Palo Alto High School's Social Activism Publication

Lauren Wong

OPINION: Turkey’s faults

Turkey-Syria earthquake shows the truth

April 18, 2023

Nobody expects the worst to happen, until it actually happens: the tormenting nightmare of having your family become a statistic and your house an aftermath photo. The 7.8 magnitude earthquake that occurred on Feb. 6 that demolished cities in Turkey. People there didn’t expect what would happen next: the Turkish government failed when they needed it most.  

Although my family wasn’t directly affected by the recent earthquakes, my own worry doesn’t go away. My entire extended family lives in Istanbul which sits on the North Anatolian fault line. The constant fret of when disaster might strike is like a looming cloud over all of us. With another 6.4 magnitude earthquake hitting the faultline, my friend’s families are being evacuated and forced out of their homes, their future uncertain. 

Despite all the warnings that the infrastructure was unstable, the worst did in fact happen, at 4 a.m. Feb. 6, an earthquake hit the southeast region of Turkey bordering Syria, affecting major cities. However, the blame for the damage shouldn’t be on the earthquake but on the government.

In 1999, a similar earthquake — a 7.4 magnitude— hit Turkey, according to The Guardian. After the death of over 17,000 people, the government of Turkey promised stricter building regulations to ensure sturdier infrastructure and introducing an “earthquake tax,” which would increase the country’s preparedness. Now two decades later, after the devastating effects of the most recent earthquake, it’s clear that it was all empty promises. In 2017, the Istanbul office of the Union of Architects and Engineers of Turkey said seven million buildings in the country were unsafe, two million of them in Istanbul.

The constant fret of when disaster might strike is like a looming cloud over all of us.

NPR states the “earthquake tax” was in fact funded — over $4.5 billion USD. But the money is nowhere to be found, instead it’s suspected that politicians are using it to fuel their own political agenda.

“Everybody knows that the money isn’t actually being used for a good cause but what can we do about it? It’s the government,” Ela Aydin, a Turkish citizen, said. 

Even with all the incompetence from the government, countries around the globe have dedicated their time and resources, deploying relief aid. This is an explicit reflection on how countries such as Greece and Armenia, countries that Turkey has conflicted with over decades, pushed aside political tension to help Turkey. 

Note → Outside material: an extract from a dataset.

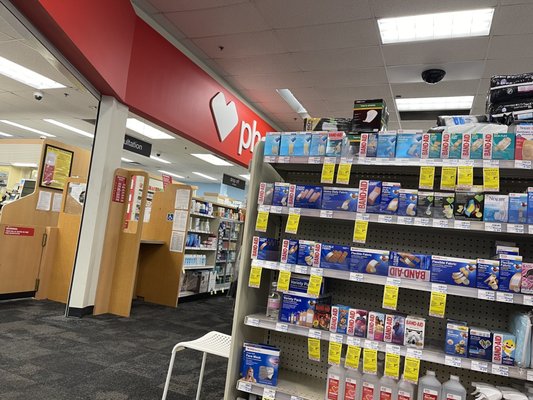 Where is `security camera`? The image size is (533, 400). security camera is located at coordinates (40, 102), (434, 75).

“It’s not about politics, it’s about humanity. I’m sure that Turkey would also be one of the first countries to help them in case of an emergency,” said Abdullah Coskun, vice president of Stanford’s Turkish Student Association. 

People are still being rescued by humanitarian aids and relief support after 250 hours underneath the rubble, the Turkish government is focusing on detaining “the culprits” – construction companies. Over 100 were detained by a new “Earthquake Crimes Investigation” unit which was established in response to this disaster, according to Wall Street Journal. 

Whether these detained building contractors are guilty or not, the responsibility of assuring the public’s safety should always be the government’s. The World Health Organization reported that almost 26 million people have been personally affected by the earthquake and instead of focusing on those, politicians are protecting themselves by refusing to acknowledge their negligence. 

This result is linked to a long- line of corruption that runs deep in the Turkish government and finally after this earthquake, change needs to be implemented. The government needs to do better. Not only for its own political future, but also for its people. 

The responsibility of assuring the public’s safety should always be the government’s,

There is often guilt linked with leaving your home country, like how my parents felt, and it weighs heavily especially when a disaster strikes. Although it’s frustrating trying to support your family by fundraising instead of being there, it’s all we can do from across the Atlantic Ocean.

“Of course I feel hopeless, but we’ve fundraised over $100,000 so even though it’s a tiny drop in the ocean, it helps,” President of Stanford’s Turkish Student Association, Baris Baran Gundogdu said.  

As a Turkish citizen, I am appalled by the sheer incompetence of these politicians. I know how beautiful my country is, the tenacity we have, and for the government to be destroying it is heartbreaking.  In Turkish we say ‘daha iyisini yap’ which translates to “do better” so on behalf of my aunts, uncles, cousins and the rest of Turkey eagerly watching the news hoping that the death toll doesn’t increase, please do better. 

In accordance with the Stanford Turkish Student Association, please support the Bridge to Turkiye relief fund, any donations would be helpful. All proceeds go directly to those impacted.